Now I am not sure whether this would be enough for me? It is hard for me to decipher, but it gives me the vague impression that it might provide the solution for my case. I guess what is important is the semiconjugacy between the map $g$ with parabolic fixed points and $f$ without parabolic fixed points. Would such a semiconjugacy "preserve most of the dynamics" in the sense that, say, the Julia set stays topologically the same?

The paper talks about star-like graphs and Thurston obstructions and things I don't know of.

Here, as well as in Baranski's paper use is made of "rational-like maps" and quasiconformal methods, of which I don't understand anything. I understand that "rational-like map" refers to some kind of abstract model simplification of a rational map with one designated attractive fixed point.

So I have only very vague ideas. Now, before I get lost in this I would like to ask whether this (Theorem by Cui) would seem to amount to a solution to my problem.

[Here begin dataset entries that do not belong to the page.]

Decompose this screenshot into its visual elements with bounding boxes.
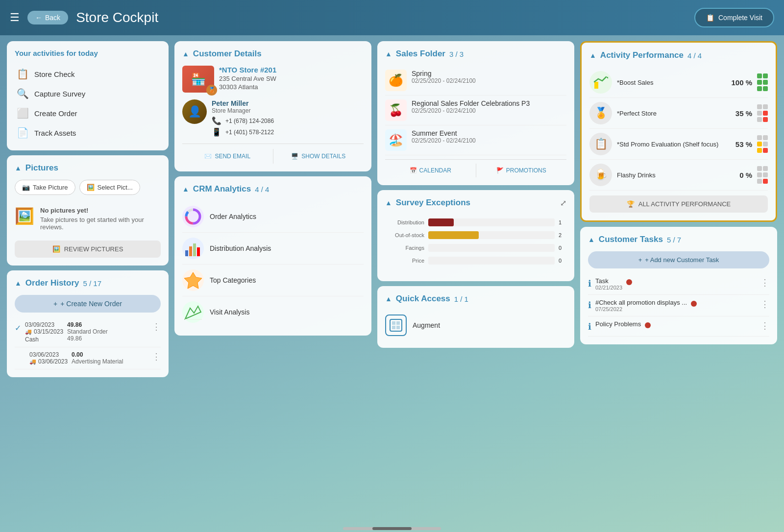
pictures-chevron-icon: ▲: [15, 164, 22, 172]
sales-summer-name: Summer Event: [412, 129, 476, 137]
order-dates: 03/09/2023 🚚03/15/2023 Cash: [25, 321, 63, 343]
create-order-plus-icon: +: [53, 300, 57, 308]
activity-perf-title: Activity Performance: [600, 50, 684, 60]
crm-item-order-analytics[interactable]: Order Analytics: [182, 201, 364, 233]
order-date-2: 03/06/2023: [29, 351, 59, 358]
back-button[interactable]: ← Back: [27, 11, 68, 24]
task-3-status-dot: [645, 322, 651, 328]
capture-survey-label: Capture Survey: [34, 90, 85, 98]
create-new-order-button[interactable]: + + Create New Order: [15, 295, 161, 313]
crm-top-categories-label: Top Categories: [210, 276, 256, 284]
order-delivery-2: 03/06/2023: [38, 358, 68, 365]
quick-item-augment[interactable]: Augment: [385, 311, 566, 340]
chart-bar-wrap-facings: [428, 244, 555, 252]
chart-bar-outofstock: [428, 231, 479, 239]
calendar-icon: 📅: [410, 167, 417, 174]
review-icon: 🖼️: [52, 245, 60, 253]
quick-access-chevron-icon: ▲: [385, 295, 392, 303]
back-label: Back: [45, 14, 60, 22]
svg-rect-11: [390, 319, 402, 331]
all-activity-performance-button[interactable]: 🏆 ALL ACTIVITY PERFORMANCE: [589, 195, 768, 213]
chart-label-distribution: Distribution: [385, 219, 424, 225]
survey-exceptions-header: ▲ Survey Exceptions ⤢: [385, 198, 566, 208]
show-details-button[interactable]: 🖥️ SHOW DETAILS: [273, 149, 364, 164]
calendar-button[interactable]: 📅 CALENDAR: [385, 164, 476, 177]
top-categories-icon: [182, 269, 204, 291]
pic-buttons-row: 📷 Take Picture 🖼️ Select Pict...: [15, 180, 161, 195]
activities-card: Your activities for today 📋 Store Check …: [7, 41, 169, 150]
crm-item-visit-analysis[interactable]: Visit Analysis: [182, 296, 364, 328]
sales-spring-name: Spring: [412, 70, 476, 77]
task-1-more-icon[interactable]: ⋮: [760, 277, 769, 288]
task-3-more-icon[interactable]: ⋮: [760, 320, 769, 331]
no-pictures-area: 🖼️ No pictures yet! Take pictures to get…: [15, 202, 161, 236]
crm-item-top-categories[interactable]: Top Categories: [182, 265, 364, 296]
activity-capture-survey[interactable]: 🔍 Capture Survey: [15, 84, 161, 103]
customer-details-title: Customer Details: [193, 49, 262, 59]
review-label: REVIEW PICTURES: [64, 245, 123, 253]
sales-regional-info: Regional Sales Folder Celebrations P3 02…: [412, 99, 530, 114]
track-assets-icon: 📄: [17, 127, 28, 139]
order-more-icon-2[interactable]: ⋮: [152, 351, 161, 362]
activity-track-assets[interactable]: 📄 Track Assets: [15, 123, 161, 143]
menu-icon[interactable]: ☰: [10, 11, 20, 24]
task-info-icon-2: ℹ: [588, 300, 591, 311]
activity-store-check[interactable]: 📋 Store Check: [15, 64, 161, 84]
send-email-label: SEND EMAIL: [215, 153, 250, 160]
sales-folder-header: ▲ Sales Folder 3 / 3: [385, 49, 566, 59]
left-column: Your activities for today 📋 Store Check …: [7, 41, 169, 526]
customer-tasks-count: 5 / 7: [667, 236, 681, 244]
medal-badge: 🥉: [206, 85, 217, 96]
add-customer-task-button[interactable]: + + Add new Customer Task: [588, 251, 769, 268]
task-1-name: Task: [595, 277, 622, 285]
survey-exceptions-chevron-icon: ▲: [385, 199, 392, 207]
calendar-label: CALENDAR: [419, 167, 451, 174]
person-avatar: 👤: [182, 99, 207, 124]
contact-phone1: 📞 +1 (678) 124-2086: [212, 116, 274, 125]
promotions-button[interactable]: 🚩 PROMOTIONS: [476, 164, 567, 177]
customer-details-header: ▲ Customer Details: [182, 49, 364, 59]
activity-create-order[interactable]: ⬜ Create Order: [15, 103, 161, 123]
expand-icon[interactable]: ⤢: [560, 198, 566, 208]
sales-actions: 📅 CALENDAR 🚩 PROMOTIONS: [385, 159, 566, 177]
crm-item-distribution[interactable]: Distribution Analysis: [182, 233, 364, 265]
crm-analytics-card: ▲ CRM Analytics 4 / 4 Order Analytics: [174, 176, 371, 336]
order-more-icon-1[interactable]: ⋮: [152, 321, 161, 332]
store-check-label: Store Check: [34, 70, 75, 78]
take-picture-button[interactable]: 📷 Take Picture: [15, 180, 75, 195]
truck-icon-2: 🚚: [29, 359, 36, 365]
sales-spring-info: Spring 02/25/2020 - 02/24/2100: [412, 70, 476, 84]
select-picture-button[interactable]: 🖼️ Select Pict...: [79, 180, 140, 195]
survey-exceptions-title: Survey Exceptions: [396, 198, 470, 208]
task-info-icon-1: ℹ: [588, 278, 591, 289]
review-pictures-button[interactable]: 🖼️ REVIEW PICTURES: [15, 241, 161, 258]
svg-rect-12: [392, 321, 395, 325]
activities-title: Your activities for today: [15, 49, 161, 57]
back-arrow-icon: ←: [35, 14, 42, 22]
task-3-name: Policy Problems: [595, 320, 641, 328]
perf-item-std-promo: 📋 *Std Promo Evaluation (Shelf focus) 53…: [589, 129, 768, 160]
complete-visit-button[interactable]: 📋 Complete Visit: [694, 8, 774, 27]
svg-rect-15: [396, 326, 400, 329]
chart-bar-wrap-outofstock: [428, 231, 555, 239]
sales-folder-card: ▲ Sales Folder 3 / 3 🍊 Spring 02/25/2020…: [377, 41, 574, 185]
order-history-header: ▲ Order History 5 / 17: [15, 278, 161, 288]
order-amount-2: 0.00: [72, 351, 148, 358]
sales-item-regional: 🍒 Regional Sales Folder Celebrations P3 …: [385, 96, 566, 125]
task-2-more-icon[interactable]: ⋮: [760, 299, 769, 310]
perfect-store-icon: 🏅: [589, 102, 612, 124]
std-promo-name: *Std Promo Evaluation (Shelf focus): [617, 141, 724, 148]
flashy-drinks-pct: 0 %: [729, 171, 752, 179]
no-pic-icon: 🖼️: [15, 207, 34, 225]
visit-analysis-icon: [182, 301, 204, 323]
order-delivery-1: 03/15/2023: [34, 328, 63, 335]
task-2-status-dot: [691, 301, 697, 307]
std-promo-bars: [757, 135, 768, 153]
regional-icon: 🍒: [385, 99, 407, 121]
svg-rect-5: [189, 246, 192, 256]
send-email-button[interactable]: ✉️ SEND EMAIL: [182, 149, 273, 164]
boost-sales-icon: [589, 71, 612, 94]
chart-bar-wrap-distribution: [428, 218, 555, 226]
task-1-info: Task 02/21/2023: [595, 277, 622, 290]
quick-access-header: ▲ Quick Access 1 / 1: [385, 294, 566, 304]
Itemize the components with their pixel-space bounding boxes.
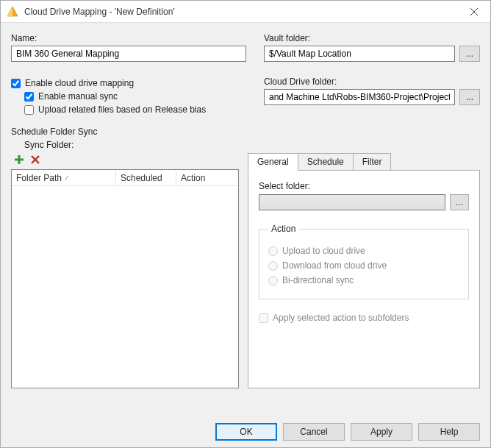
list-body [12, 186, 238, 388]
apply-subfolders-input[interactable] [259, 313, 268, 323]
window-title: Cloud Drive Mapping - 'New Definition' [24, 7, 457, 17]
enable-mapping-input[interactable] [11, 79, 21, 88]
help-button[interactable]: Help [418, 423, 480, 441]
remove-folder-button[interactable] [29, 153, 42, 166]
radio-bidirectional[interactable]: Bi-directional sync [268, 275, 459, 285]
delete-icon [30, 154, 40, 165]
upload-related-input[interactable] [24, 105, 34, 115]
ok-button[interactable]: OK [215, 423, 277, 441]
radio-bidirectional-label: Bi-directional sync [282, 275, 354, 285]
radio-download[interactable]: Download from cloud drive [268, 260, 459, 271]
name-input[interactable] [11, 46, 246, 62]
enable-manual-sync-label: Enable manual sync [38, 91, 118, 102]
title-bar: Cloud Drive Mapping - 'New Definition' [1, 1, 490, 23]
radio-download-input[interactable] [268, 261, 278, 271]
schedule-section-title: Schedule Folder Sync [11, 127, 480, 137]
vault-folder-browse-button[interactable]: ... [459, 46, 480, 62]
add-folder-button[interactable] [12, 153, 26, 166]
enable-mapping-checkbox[interactable]: Enable cloud drive mapping [11, 78, 246, 88]
sync-folder-label: Sync Folder: [24, 140, 480, 150]
col-scheduled[interactable]: Scheduled [116, 170, 176, 185]
tab-filter[interactable]: Filter [353, 153, 392, 171]
col-action[interactable]: Action [176, 170, 238, 185]
apply-subfolders-label: Apply selected action to subfolders [273, 313, 409, 323]
enable-mapping-label: Enable cloud drive mapping [25, 78, 134, 88]
close-button[interactable] [457, 1, 490, 23]
name-label: Name: [11, 33, 246, 43]
apply-button[interactable]: Apply [351, 423, 412, 441]
upload-related-checkbox[interactable]: Upload related files based on Release bi… [24, 104, 246, 115]
button-bar: OK Cancel Apply Help [1, 416, 490, 447]
radio-upload-label: Upload to cloud drive [282, 246, 365, 256]
tab-general[interactable]: General [248, 153, 298, 171]
app-icon [7, 6, 18, 18]
cloud-drive-folder-label: Cloud Drive folder: [264, 77, 480, 87]
radio-download-label: Download from cloud drive [282, 260, 387, 271]
tabs: General Schedule Filter [248, 153, 480, 171]
list-header: Folder Path ∕ Scheduled Action [12, 170, 238, 186]
plus-icon [14, 154, 24, 165]
enable-manual-sync-checkbox[interactable]: Enable manual sync [24, 91, 246, 102]
radio-upload[interactable]: Upload to cloud drive [268, 246, 459, 256]
dialog-window: Cloud Drive Mapping - 'New Definition' N… [0, 0, 491, 448]
radio-bidirectional-input[interactable] [268, 276, 278, 285]
radio-upload-input[interactable] [268, 246, 278, 256]
dialog-content: Name: Vault folder: ... Enable cloud dri… [1, 23, 490, 416]
upload-related-label: Upload related files based on Release bi… [38, 104, 206, 115]
vault-folder-input[interactable] [264, 46, 455, 62]
sort-asc-icon: ∕ [66, 174, 68, 182]
tab-schedule[interactable]: Schedule [298, 153, 354, 171]
action-group: Action Upload to cloud drive Download fr… [259, 224, 469, 299]
col-folder-path[interactable]: Folder Path ∕ [12, 170, 116, 185]
apply-subfolders-checkbox[interactable]: Apply selected action to subfolders [259, 313, 469, 323]
cancel-button[interactable]: Cancel [283, 423, 345, 441]
sync-folder-list[interactable]: Folder Path ∕ Scheduled Action [11, 169, 239, 388]
select-folder-label: Select folder: [259, 181, 469, 191]
enable-manual-sync-input[interactable] [24, 92, 34, 102]
tab-page-general: Select folder: ... Action Upload to clou… [248, 170, 480, 388]
cloud-drive-folder-input[interactable] [264, 89, 455, 105]
select-folder-input[interactable] [259, 194, 445, 210]
action-legend: Action [268, 224, 298, 234]
select-folder-browse-button[interactable]: ... [450, 194, 469, 210]
vault-folder-label: Vault folder: [264, 33, 480, 43]
close-icon [470, 8, 478, 15]
cloud-drive-folder-browse-button[interactable]: ... [459, 89, 480, 105]
svg-rect-5 [15, 159, 24, 161]
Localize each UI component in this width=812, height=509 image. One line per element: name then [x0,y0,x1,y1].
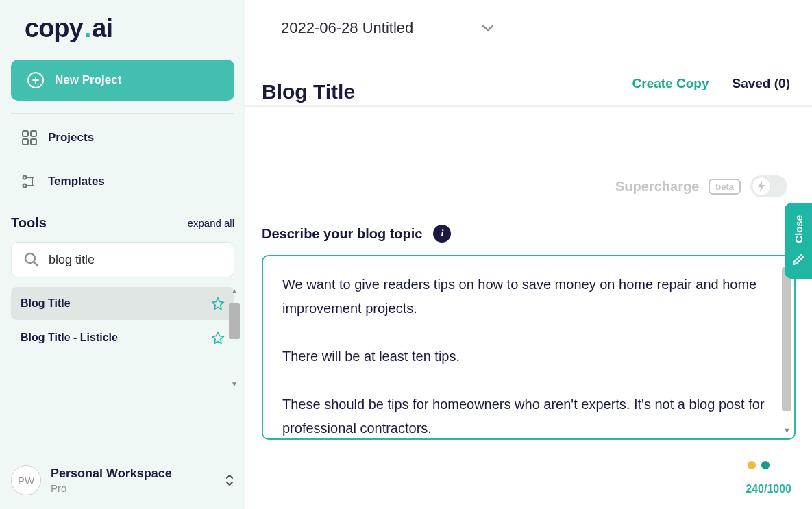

If that is the case I would have to learn about what is necessary to understand it.

Thank you.

**Edit (adding some specific questions about the result by Cui, from the comments to Lasse Rempe's answer): **
I don't really understand all the technical language involved here.
So some specific questions for me would be for example:
1) If $f$ and $f_\epsilon$ are quasiconformally conjugate, does this mean their Julia sets and Fatou components are homeomorphic and dynamics on each of them topologically conjugate?
2) As the limit $f_\epsilon\to g$ obtained here is only semiconjugate to $f$ by the limit $H_\epsilon \to h$ of quasiconformal conjugacies: Is there anything important that gets lost in this process?

What I would foremostly like to know, really, is whether this result is applicaple "as is".

As my understanding is very vague, I am aware that this might seem difficult. And if the only possible answer should be "learn about these things and figure them out for yourself" then I shall also be satisfied with that.

Thank you very much for your help given already, and I will be grateful for any further hints.